Metaplastic Spintronics Synapses

Introduction

In METASPIN, we envision a radically new low-power artificial synapse technology based on spintronics nanodevices that will prevent catastrophic forgetting, i.e., the loss of memory of previously learned tasks upon learning new ones, a major flaw currently faced by all artificial intelligence applications.

Neuromorphic Hardware Development

We will develop a new class of neuromorphic hardware that will use magneto-ionics to support synaptic metaplasticity. This feature is inspired by the human brain and involves assigning a hidden value to the states of artificial synapses to encode how important each state is.

Functionality of Synaptic States

This will make it easier or harder to reconfigure the synaptic state upon learning a new task, giving a hierarchy to previously learned information and thus preventing catastrophic forgetting.
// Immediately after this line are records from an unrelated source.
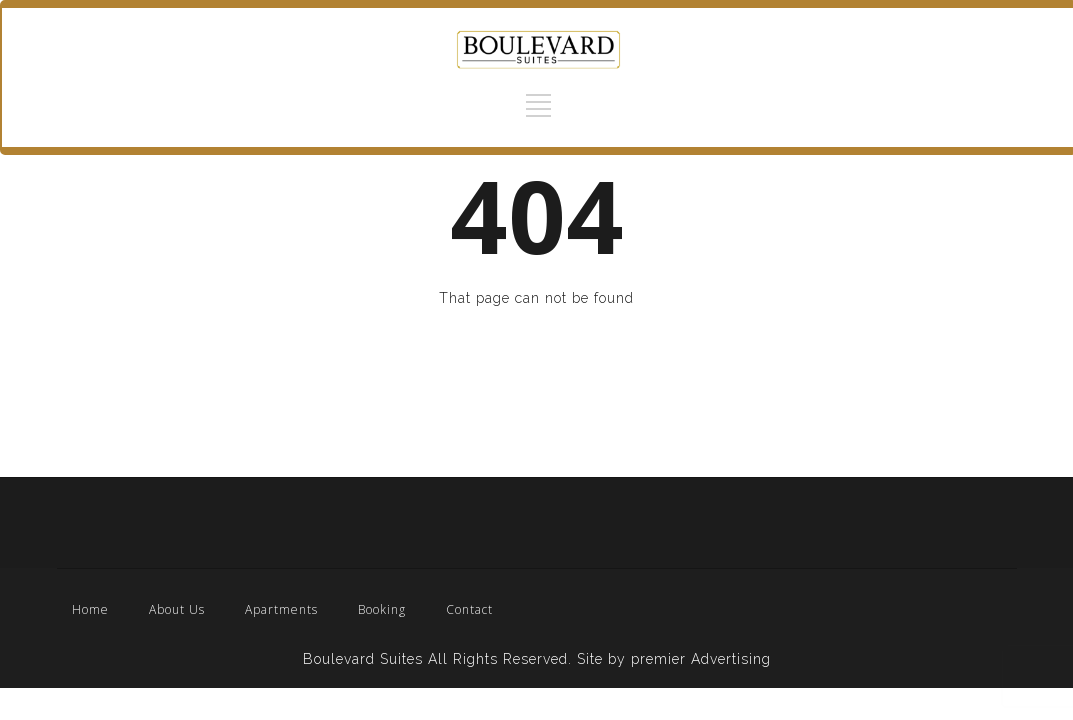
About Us (177, 609)
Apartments (281, 609)
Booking (382, 609)
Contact (469, 609)
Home (90, 609)
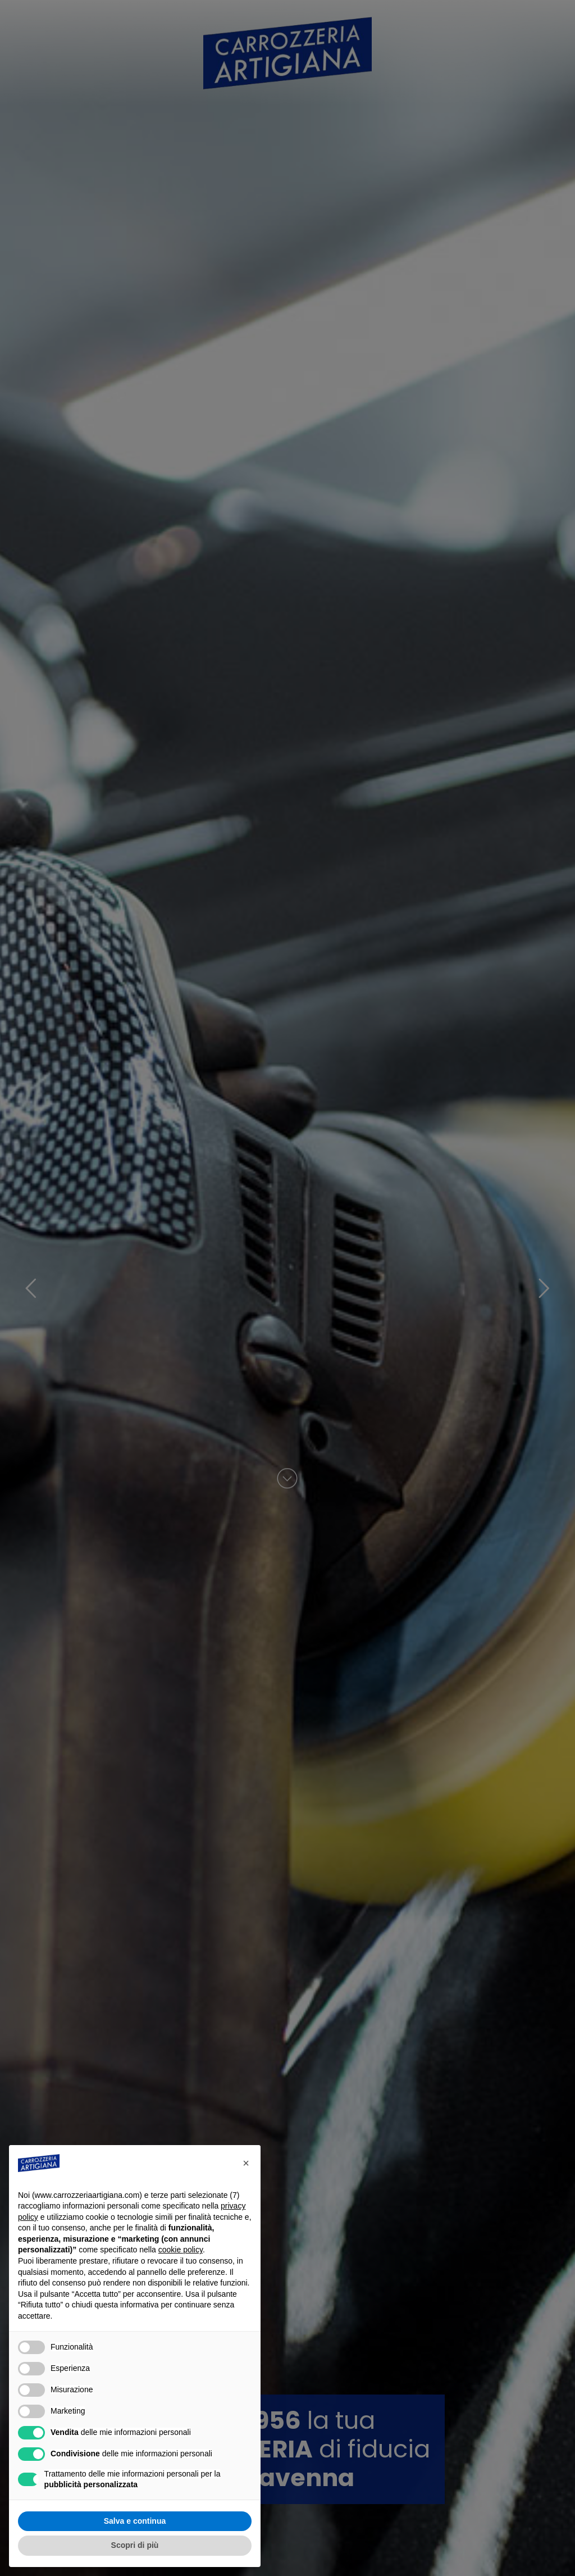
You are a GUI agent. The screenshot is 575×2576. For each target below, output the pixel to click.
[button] (246, 2163)
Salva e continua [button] (135, 2520)
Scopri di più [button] (135, 2545)
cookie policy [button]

The synaptic states will be determined by:

1. The two magnetisation orientations in ferromagnets with perpendicular magnetic anisotropy.
2. Ferro/antiferromagnetic order in materials where the two phases coexist.

In all cases, magneto-ionic gating will be used to locally modulate intrinsic magnetic properties to assign hidden states to each synaptic state.

Metaplasticity and Learning Schemes

The magneto-ionic hidden states will translate into a modulation of the switching probability between synaptic states, introducing the metaplasticity functionality.

Adaptation to Device Physics

In parallel, we will develop artificial neural networks (ANNs) learning schemes, adapted to our device physics and inspired by biological synaptic activity, that can learn with mitigated catastrophic forgetting.

Project Goals

The ultimate goal of this project is to integrate this advanced synaptic technology and learning algorithms into an ANN demonstrator to:

• Test multitask learning on proof-of-concept tasks inspired by medical AI.
• Assess the impact of metaplasticity in catastrophic forgetting.